A hot summer day in New York. Two sweaty Jewesses strut down the street. One of them loves all the schvitzing, because it heightens her ethnic ambiguity. (“I was catcalled today in what I believe is Creole!”) But they decide to step into a store for some free air conditioning. Before you know it, they’re in their underwear, talking shit in the dressing room. When Abbi worries about an upcoming date, Ilana offers some advice: “You should check out the Colin Farrell sex tape, just to get back in the swing of things. Specifically 8:58.” That’s when things start to go horribly wrong. Oh, so wrong. Just another day on Broad City.
The world couldn’t take the wait for the second season of Broad City. But thank the gods of stoner-slob comedy that these ladies are back to offend, to bang dentists, to show up for Grandma Esther’s shiva in hot-pink lipstick, a black-lace party dress and a leopard-skin pillbox hat. They’re two BFFs living the nondream and offering free life coaching to the rest of us. We all needed Abbi and Ilana back in our lives. Praise the Lord and pass the titty chips.
Abbi Jacobson and Ilana Glazer created Broad City as a Web series from 2009 to 2011, after studying improv at the Upright Citizens Brigade. Amy Poehler brought them to Comedy Central, where Broad City became an instant sensation last year. Here at last were morally reprehensible slack-ass heroes to believe in. Abbi works her dead-end job cleaning toilets at the Soulstice gym, dreaming of being an artist someday, while Ilana shows up “violently high” to her office gig and dreams of nothing beyond her next bong hit.
The world might look at Abbi and Ilana and see a couple of losers. But they only have eyes for each other, and what they see is twin goddesses. These broads are so in sync, they barely even notice the rest of the world. They’re acting out the Nineties hip-hop video in their heads, in every detail of their lives – dancing around the apartment naked, hassling cops, ogling basketball players. It’s all there in the moment Ilana asks at a party if anyone’s seen her friend: “Chocolate-brown eyes, ass of an angel?”
Has the success of failure gone to their heads? Yes, fortunately – the broads have even more swagger this season, as if they realize they can keep getting away with this shit. They have even less desire to tone it down. Hannibal Buress remains sublimely chill as Ilana’s not-quite-boyfriend, never fazed by her utter lack of an attention span. They get help from a few well-chosen guests, including Seth Rogen as a love interest. The episode with Susie Essman as Ilana’s mom is as magnificent as you think it might be – if anyone on Earth can hold her own bantering about anal sex and Beyoncé with these broads, it’s Essman.

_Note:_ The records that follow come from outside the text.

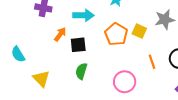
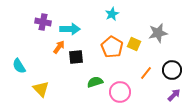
cyan arrow: (83, 15) -> (70, 29), moved
orange line: (152, 62) -> (146, 73), turned 56
green semicircle: (81, 71) -> (95, 82), moved, turned 56

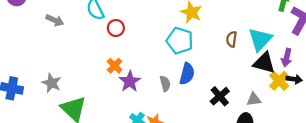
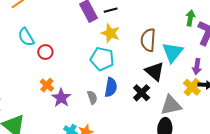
brown semicircle: (232, 39) -> (148, 40), moved, size x1.6
black triangle: (264, 63) -> (155, 71), moved, turned 30
black cross: (220, 96) -> (142, 93), moved
gray triangle: (254, 99) -> (171, 105), size x1.6

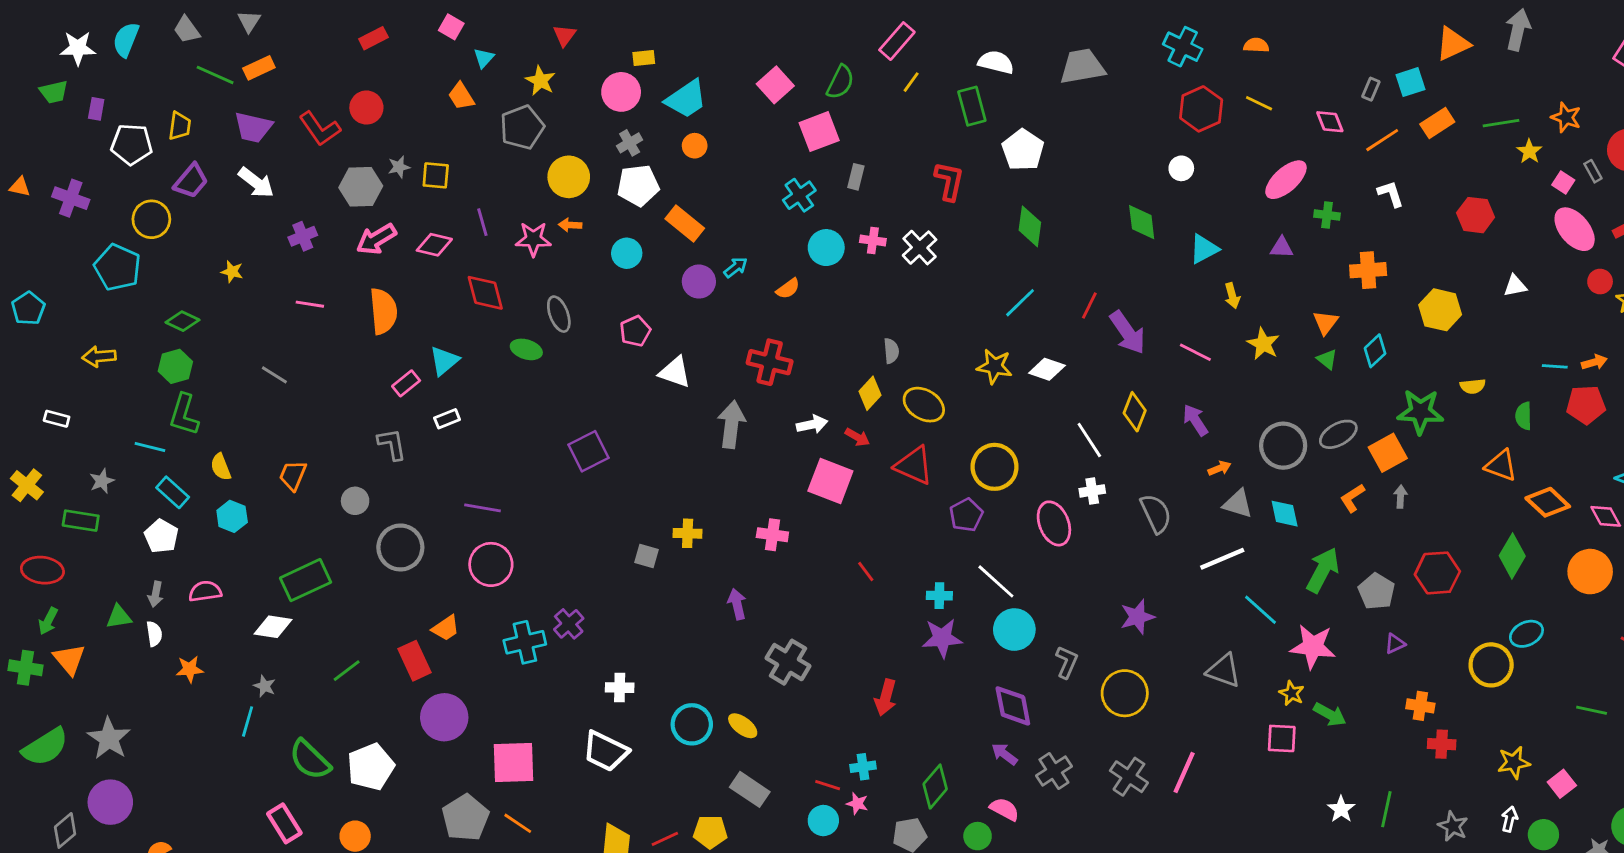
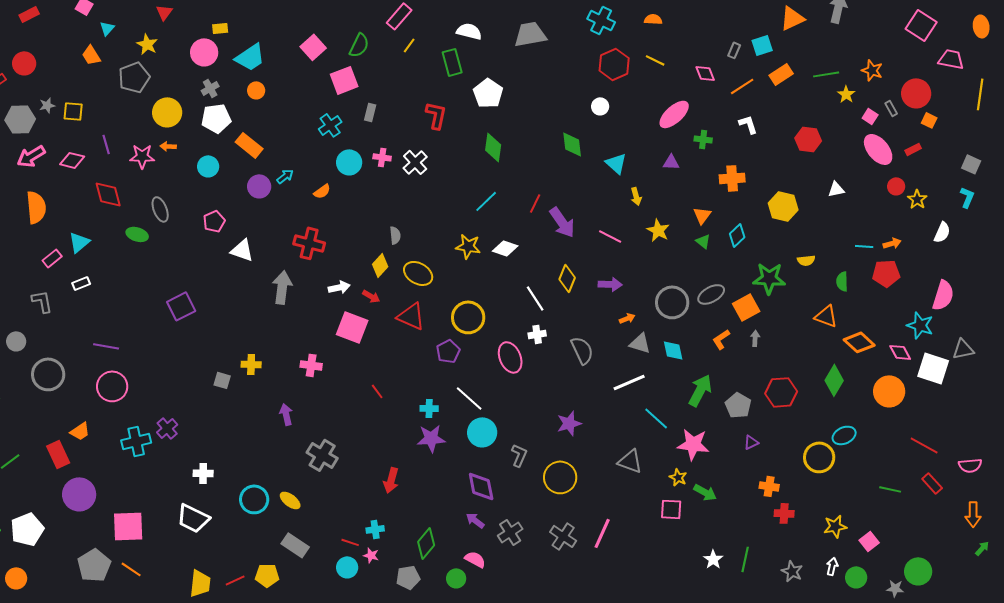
cyan triangle: (1204, 249) -> (616, 163), turned -50
purple arrow: (1195, 420) -> (610, 284), turned 125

At one point, Ilana gives Abbi a pep talk about working with a gross dude: “Rub some Purell in your mustache so you don’t smell him.” In many ways, that sums up the Broad City philosophy of life. It’s not that they ignore the humiliations in their lives, it’s that they protect each other. The broads can’t believe how lucky they are, as long as they’re together. They do not aspire to get more out of life. They do not yearn for boyfriends. They do not mean well. They do not work hard. All they want is to walk into every room telling each other, “Damn, we’re so hot right now.” And they’re right.
The failure of life to imitate Broad City is something most of us have to accept at some point. But not Abbi and Ilana – it’s never even occurred to them that life isn’t supposed to be this. That’s what makes hanging out with them such a joy.